Herber, désherber (Planting, Unplanting) (2020)
Exhibition
A woman digs a hole in the ground with her bare hands. Her fingers are covered with dark, textured clumps of soil. It gets into the lines of her palms; it gets under her fingernails. In the hole, she places a seed or a small plant. She presses the soil down, smoothening the surface, its grooves, its bumps. She repeats this gesture again and again, in long columns, row after row.

The same hands move over the same terrain some time after. This time she rips plants from the soil, quickly, skilfully, ruthlessly. Extracting the entire organism, from its leaves to its roots, her aim is clear - to destroy life, completely, entirely, so that it will not grow back.

Both gestures are not very different from each other and both participate in the process of care. In the first case, it is fostering the conditions for life to thrive. In the second, it is removing life that is thriving.

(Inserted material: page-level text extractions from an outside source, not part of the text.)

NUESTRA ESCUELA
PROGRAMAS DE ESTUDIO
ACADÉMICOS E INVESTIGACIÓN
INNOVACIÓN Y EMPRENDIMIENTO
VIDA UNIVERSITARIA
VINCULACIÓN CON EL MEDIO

The gestures of planting and weeding are part of the usual scope and uses of soil for food production. It is a hands-on, repetitive, physical labour which involves both care and violence. It is care that maintains and repairs interdependent worlds so that we can live in them as well as possible. Violence is the doings needed to sustain our bodies through the consumption of other living beings.

Foregrounding those doings needed to sustain human life, means acknowledging the violence involved in the removal of some plants and the care for others. Those gestures participate in the complex webs that connect the living and nonliving, the human and nonhuman, in continuing cycles of living and dying.

Those cycles are fundamental to regeneration and without regeneration there is no sustainability. Sustainable forms of agriculture involve maintaining long-term soil fertility and the conditions for biological activity and diversity within the soil. It involves thinking in circles, instead of along lines, the lines of progress and production.


Herber, désherber, 2020, HD Video with sound, 17 min.